■ **WORK REQUEST**: Could you write out the listing below exactly as it stands, leaving out the pictures?

■ **SOURCE DATA**:
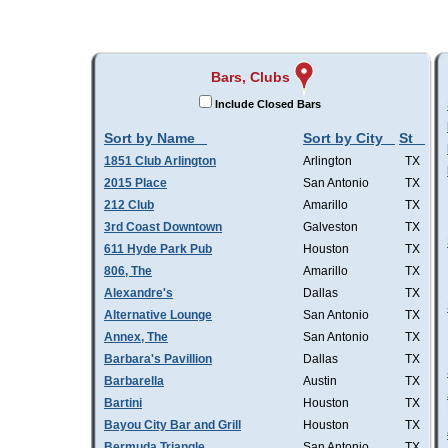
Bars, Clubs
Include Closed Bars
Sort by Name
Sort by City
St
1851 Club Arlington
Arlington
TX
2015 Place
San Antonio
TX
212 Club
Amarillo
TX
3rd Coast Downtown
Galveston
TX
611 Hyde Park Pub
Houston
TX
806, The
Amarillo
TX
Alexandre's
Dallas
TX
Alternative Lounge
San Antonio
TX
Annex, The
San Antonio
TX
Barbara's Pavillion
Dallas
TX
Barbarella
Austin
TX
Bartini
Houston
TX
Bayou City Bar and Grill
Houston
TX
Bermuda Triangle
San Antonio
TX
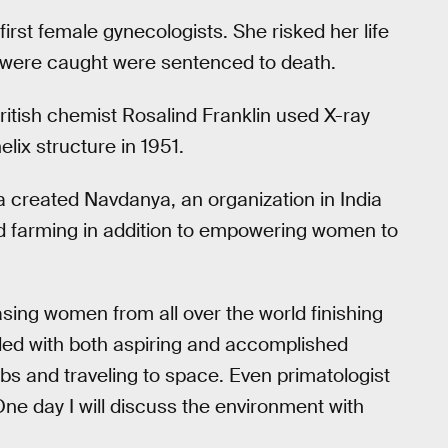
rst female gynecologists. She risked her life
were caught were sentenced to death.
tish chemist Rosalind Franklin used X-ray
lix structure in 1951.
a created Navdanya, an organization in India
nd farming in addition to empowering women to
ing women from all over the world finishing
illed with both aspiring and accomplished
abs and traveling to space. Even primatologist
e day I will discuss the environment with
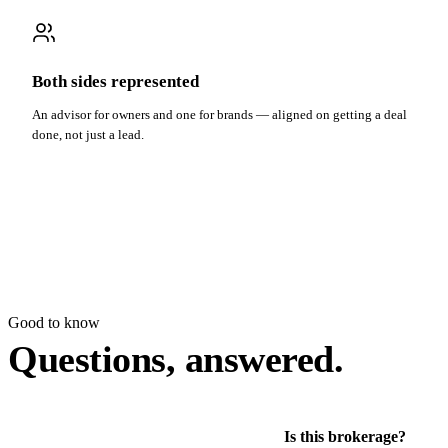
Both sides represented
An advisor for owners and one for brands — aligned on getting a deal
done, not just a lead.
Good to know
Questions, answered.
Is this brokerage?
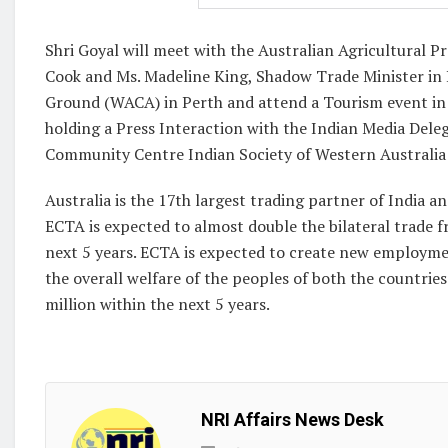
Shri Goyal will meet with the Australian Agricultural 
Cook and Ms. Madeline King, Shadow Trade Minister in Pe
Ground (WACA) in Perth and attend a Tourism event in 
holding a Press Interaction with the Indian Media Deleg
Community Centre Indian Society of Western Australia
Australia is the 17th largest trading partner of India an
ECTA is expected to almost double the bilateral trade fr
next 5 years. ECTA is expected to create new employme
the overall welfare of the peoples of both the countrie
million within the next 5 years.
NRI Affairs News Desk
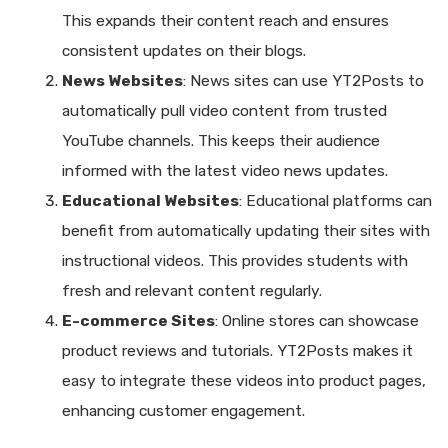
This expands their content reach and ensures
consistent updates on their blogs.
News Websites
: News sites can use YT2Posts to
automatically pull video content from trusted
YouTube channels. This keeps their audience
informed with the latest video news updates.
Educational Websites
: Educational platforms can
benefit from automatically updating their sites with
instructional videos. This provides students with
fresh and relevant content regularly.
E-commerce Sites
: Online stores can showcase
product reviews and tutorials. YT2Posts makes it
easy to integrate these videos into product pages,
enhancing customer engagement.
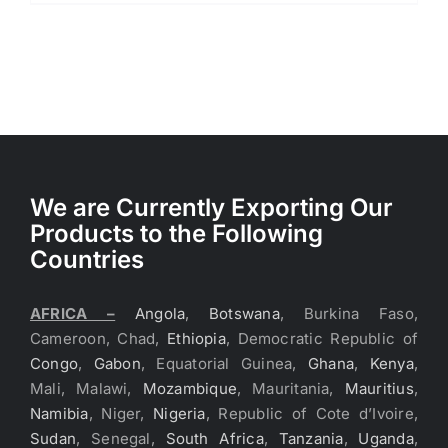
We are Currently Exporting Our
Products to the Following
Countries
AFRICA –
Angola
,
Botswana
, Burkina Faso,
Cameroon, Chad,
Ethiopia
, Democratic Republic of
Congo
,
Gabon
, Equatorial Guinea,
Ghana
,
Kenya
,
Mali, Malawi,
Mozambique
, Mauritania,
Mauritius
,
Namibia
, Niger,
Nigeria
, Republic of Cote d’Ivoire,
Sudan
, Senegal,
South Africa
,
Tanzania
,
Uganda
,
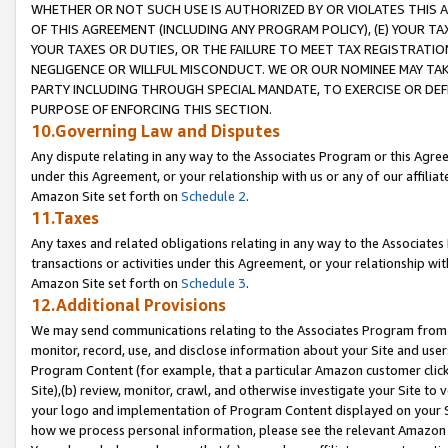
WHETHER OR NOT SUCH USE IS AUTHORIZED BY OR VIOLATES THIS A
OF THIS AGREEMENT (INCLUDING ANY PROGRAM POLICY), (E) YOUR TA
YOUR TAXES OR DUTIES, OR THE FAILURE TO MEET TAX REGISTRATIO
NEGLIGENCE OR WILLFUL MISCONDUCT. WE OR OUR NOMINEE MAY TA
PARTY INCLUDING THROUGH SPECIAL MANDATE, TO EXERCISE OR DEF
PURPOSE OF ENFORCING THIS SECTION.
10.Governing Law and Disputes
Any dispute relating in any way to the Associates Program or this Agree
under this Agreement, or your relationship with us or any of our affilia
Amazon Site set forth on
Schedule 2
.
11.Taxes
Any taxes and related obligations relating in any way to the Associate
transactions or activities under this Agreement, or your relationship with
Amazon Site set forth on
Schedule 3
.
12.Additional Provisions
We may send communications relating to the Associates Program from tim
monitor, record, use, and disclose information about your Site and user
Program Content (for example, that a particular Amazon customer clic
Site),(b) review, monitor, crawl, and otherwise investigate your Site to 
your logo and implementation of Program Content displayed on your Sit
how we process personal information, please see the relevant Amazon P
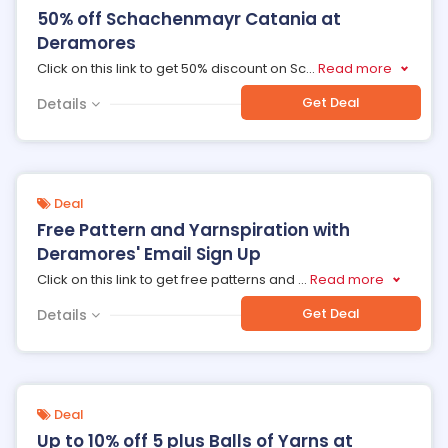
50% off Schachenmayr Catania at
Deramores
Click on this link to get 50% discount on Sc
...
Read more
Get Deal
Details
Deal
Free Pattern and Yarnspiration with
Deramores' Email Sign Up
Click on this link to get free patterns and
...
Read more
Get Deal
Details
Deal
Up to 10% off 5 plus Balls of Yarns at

■ **COMPLETED EXERCISE**:
Bars, Clubs
Include Closed Bars
Sort by Name
Sort by City
St
1851 Club Arlington
Arlington
TX
2015 Place
San Antonio
TX
212 Club
Amarillo
TX
3rd Coast Downtown
Galveston
TX
611 Hyde Park Pub
Houston
TX
806, The
Amarillo
TX
Alexandre's
Dallas
TX
Alternative Lounge
San Antonio
TX
Annex, The
San Antonio
TX
Barbara's Pavillion
Dallas
TX
Barbarella
Austin
TX
Bartini
Houston
TX
Bayou City Bar and Grill
Houston
TX
Bermuda Triangle
San Antonio
TX
rst female gynecologists. She risked her life
were caught were sentenced to death.
tish chemist Rosalind Franklin used X-ray
lix structure in 1951.
a created Navdanya, an organization in India
nd farming in addition to empowering women to
ing women from all over the world finishing
illed with both aspiring and accomplished
abs and traveling to space. Even primatologist
e day I will discuss the environment with
Both sides represented
An advisor for owners and one for brands — aligned on getting a deal
done, not just a lead.
Good to know
Questions, answered.
Is this brokerage?
Shri Goyal will meet with the Australian Agricultural 
Cook and Ms. Madeline King, Shadow Trade Minister in Pe
Ground (WACA) in Perth and attend a Tourism event in 
holding a Press Interaction with the Indian Media Deleg
Community Centre Indian Society of Western Australia
Australia is the 17th largest trading partner of India an
ECTA is expected to almost double the bilateral trade fr
next 5 years. ECTA is expected to create new employme
the overall welfare of the peoples of both the countrie
million within the next 5 years.
NRI Affairs News Desk
This expands their content reach and ensures
consistent updates on their blogs.
News Websites
: News sites can use YT2Posts to
automatically pull video content from trusted
YouTube channels. This keeps their audience
informed with the latest video news updates.
Educational Websites
: Educational platforms can
benefit from automatically updating their sites with
instructional videos. This provides students with
fresh and relevant content regularly.
E-commerce Sites
: Online stores can showcase
product reviews and tutorials. YT2Posts makes it
easy to integrate these videos into product pages,
enhancing customer engagement.
We are Currently Exporting Our
Products to the Following
Countries
AFRICA –
Angola
,
Botswana
, Burkina Faso,
Cameroon, Chad,
Ethiopia
, Democratic Republic of
Congo
,
Gabon
, Equatorial Guinea,
Ghana
,
Kenya
,
Mali, Malawi,
Mozambique
, Mauritania,
Mauritius
,
Namibia
, Niger,
Nigeria
, Republic of Cote d’Ivoire,
Sudan
, Senegal,
South Africa
,
Tanzania
,
Uganda
,
WHETHER OR NOT SUCH USE IS AUTHORIZED BY OR VIOLATES THIS A
OF THIS AGREEMENT (INCLUDING ANY PROGRAM POLICY), (E) YOUR TA
YOUR TAXES OR DUTIES, OR THE FAILURE TO MEET TAX REGISTRATIO
NEGLIGENCE OR WILLFUL MISCONDUCT. WE OR OUR NOMINEE MAY TA
PARTY INCLUDING THROUGH SPECIAL MANDATE, TO EXERCISE OR DEF
PURPOSE OF ENFORCING THIS SECTION.
10.Governing Law and Disputes
Any dispute relating in any way to the Associates Program or this Agree
under this Agreement, or your relationship with us or any of our affilia
Amazon Site set forth on
Schedule 2
.
11.Taxes
Any taxes and related obligations relating in any way to the Associate
transactions or activities under this Agreement, or your relationship with
Amazon Site set forth on
Schedule 3
.
12.Additional Provisions
We may send communications relating to the Associates Program from tim
monitor, record, use, and disclose information about your Site and user
Program Content (for example, that a particular Amazon customer clic
Site),(b) review, monitor, crawl, and otherwise investigate your Site to 
your logo and implementation of Program Content displayed on your Sit
how we process personal information, please see the relevant Amazon P
50% off Schachenmayr Catania at
Deramores
Click on this link to get 50% discount on Sc
...
Read more
Get Deal
Details
Deal
Free Pattern and Yarnspiration with
Deramores' Email Sign Up
Click on this link to get free patterns and
...
Read more
Get Deal
Details
Deal
Up to 10% off 5 plus Balls of Yarns at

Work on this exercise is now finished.